I don't think I recall a time, since Brexit, when there has been as clear a division or split, whatever you want to call it, in our society - I'm thinking of, broadly putting it, those who agree with Reforms POV, versus those who to varying degrees profoundly disagree with their whole "world view", be it on climate, race, "big state" versus "small state".
If one feels passionately about politics as many of us do, I honestly don't think that there are times we can "Agree to Disagree".
That doesn't give licence for personal attacks, I don't if it's specified on this board as it is on another I am familiar with, "address the post, not the poster".
What is happening in Gaza atm, for example, it's not possible to "agree to disagree" when the POV are so strong, so passionately felt. Or those extraordinary days that followed events in Southport - (other examples are available).
I dont think that the moderators comb through someones posts, unless the level of complaints are such that a ban is on the cards, at which point, I would expect them to review all that persons posts, in order to reach a fair decision.

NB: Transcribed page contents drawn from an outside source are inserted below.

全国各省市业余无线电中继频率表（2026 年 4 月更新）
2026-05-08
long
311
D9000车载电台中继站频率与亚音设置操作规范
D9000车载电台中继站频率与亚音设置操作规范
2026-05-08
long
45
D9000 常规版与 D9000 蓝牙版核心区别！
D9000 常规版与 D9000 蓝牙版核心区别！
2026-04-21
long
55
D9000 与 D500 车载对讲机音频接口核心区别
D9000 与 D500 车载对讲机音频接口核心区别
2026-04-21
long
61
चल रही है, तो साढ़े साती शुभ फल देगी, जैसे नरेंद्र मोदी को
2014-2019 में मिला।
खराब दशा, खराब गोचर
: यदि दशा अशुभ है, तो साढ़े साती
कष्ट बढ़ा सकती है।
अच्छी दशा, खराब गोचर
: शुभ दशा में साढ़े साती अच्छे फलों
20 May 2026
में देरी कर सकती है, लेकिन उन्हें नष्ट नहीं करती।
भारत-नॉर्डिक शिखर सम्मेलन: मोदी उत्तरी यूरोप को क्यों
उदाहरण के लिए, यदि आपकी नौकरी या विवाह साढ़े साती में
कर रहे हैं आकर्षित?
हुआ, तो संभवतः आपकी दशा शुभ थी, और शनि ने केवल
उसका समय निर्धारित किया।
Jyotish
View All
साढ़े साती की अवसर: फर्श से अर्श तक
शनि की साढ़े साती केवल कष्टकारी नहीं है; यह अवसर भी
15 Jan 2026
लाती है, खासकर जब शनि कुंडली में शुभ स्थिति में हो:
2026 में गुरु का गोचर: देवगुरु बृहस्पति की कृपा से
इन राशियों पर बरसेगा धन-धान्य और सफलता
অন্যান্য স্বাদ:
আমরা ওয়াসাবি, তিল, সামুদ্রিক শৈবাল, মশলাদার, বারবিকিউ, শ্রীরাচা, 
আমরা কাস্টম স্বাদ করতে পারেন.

It's certainly not "always the right" that have been banned or suspended for long periods of time. I can think of two posters whose views are left wing who've had this happen in the time I've posted on Gransnet.
I have reported only extreme racist posts (that day when the Southport attacker was at first wrongly identified as a refugee who arrived in the UK by boat in 2023 and unfounded speculation he is Muslim.) is an example. I doubt I was alone that day.

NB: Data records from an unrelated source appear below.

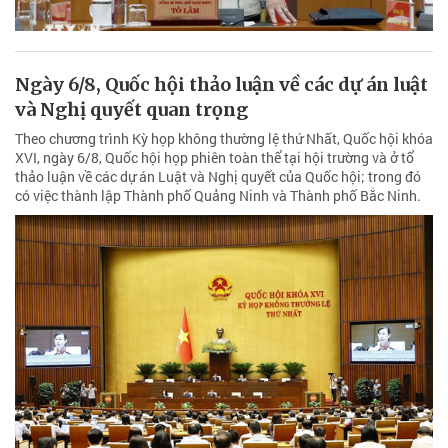
Ngày 6/8, Quốc hội thảo luận về các dự án luật
và Nghị quyết quan trọng
Theo chương trình Kỳ họp không thường lệ thứ Nhất, Quốc hội khóa
XVI, ngày 6/8, Quốc hội họp phiên toàn thể tại hội trường và ở tổ
thảo luận về các dự án Luật và Nghị quyết của Quốc hội; trong đó
có việc thành lập Thành phố Quảng Ninh và Thành phố Bắc Ninh.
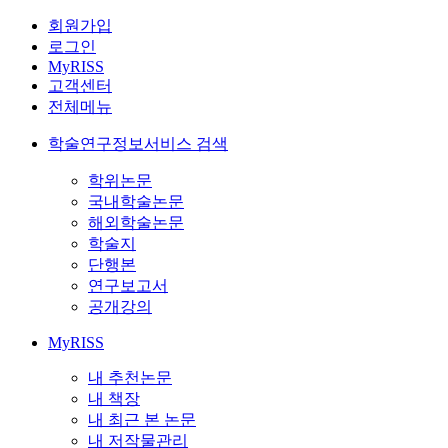
회원가입
로그인
MyRISS
고객센터
전체메뉴
학술연구정보서비스 검색
학위논문
국내학술논문
해외학술논문
학술지
단행본
연구보고서
공개강의
MyRISS
내 추천논문
내 책장
내 최근 본 논문
내 저작물관리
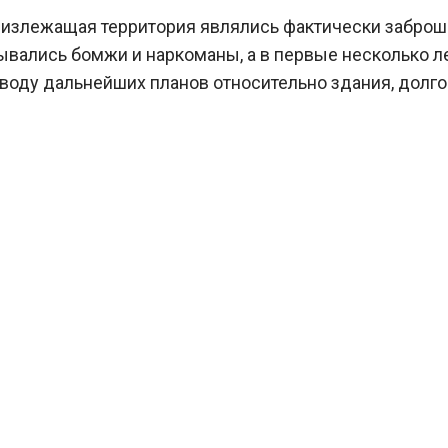
лизлежащая территория являлись фактически забро
вались бомжи и наркоманы, а в первые несколько ле
оду дальнейших планов относительно здания, долгое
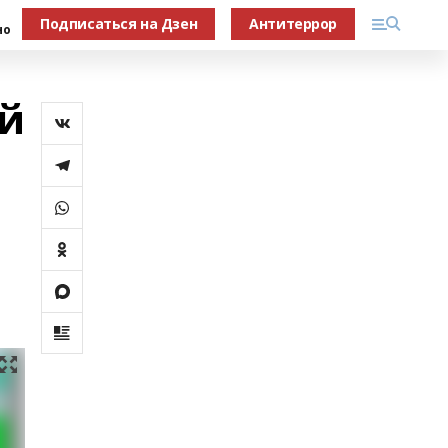
Подписаться на Дзен
Антитеррор
но
ей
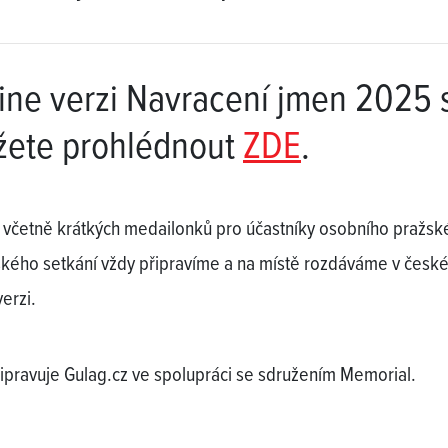
ine verzi Navracení jmen 2025 
ete prohlédnout
ZDE
.
včetně krátkých medailonků pro účastníky osobního pražsk
kého setkání vždy připravíme a na místě rozdáváme v české
erzi.
řipravuje Gulag.cz ve spolupráci se sdružením Memorial.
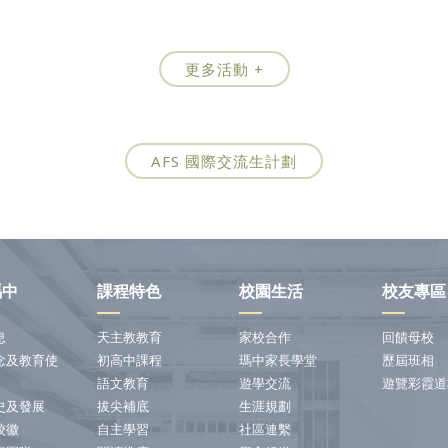
更多活動 +
AFS 國際交流生計劃
瑪中
課程特色
校園生活
校友專區
息
天主教教育
家校合作
回饋母校
念及教育使
初高中課程
瑪中家長學堂
歷屆班相
語文教育
遊學交流
遊覽彩霞道
史及發展
拔尖補底
生涯規劃
校徽
自主學習
社區連繫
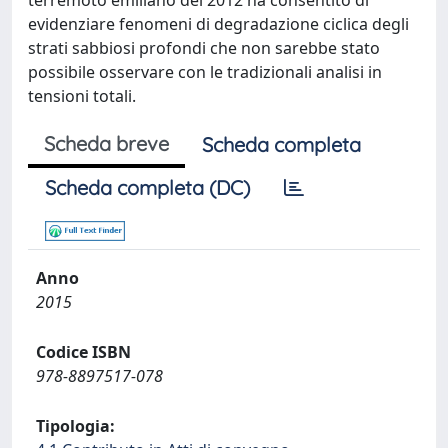
terremoto emiliano del 2012 ha consentito di
evidenziare fenomeni di degradazione ciclica degli
strati sabbiosi profondi che non sarebbe stato
possibile osservare con le tradizionali analisi in
tensioni totali.
Scheda breve
Scheda completa
Scheda completa (DC)
Anno
2015
Codice ISBN
978-8897517-078
Tipologia:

The issue of "looking at the whole person" is should we ban someone who has in the eye of the moderators but who is suffering a great deal in their personal lives?
That is a difficult one. Many posters live with appalling situations but choose not to reveal it. Does that mean that someone who has been very open is therefore given special consideration?
I don't have a view on this, one way or another, btw, I am just making a point about the complexity of the situations that the moderators are dealing with.
So my response to the O/P is that maybe different posters place a different "weight" on the significance of political discussions, for some it is their chief interest in their lives or very significant:
and those who don't feel strongly maybe just cant relate to that passion/level of interest, and take a perfectly reasonable - to them - POV, of "live and let live", agree to disagree".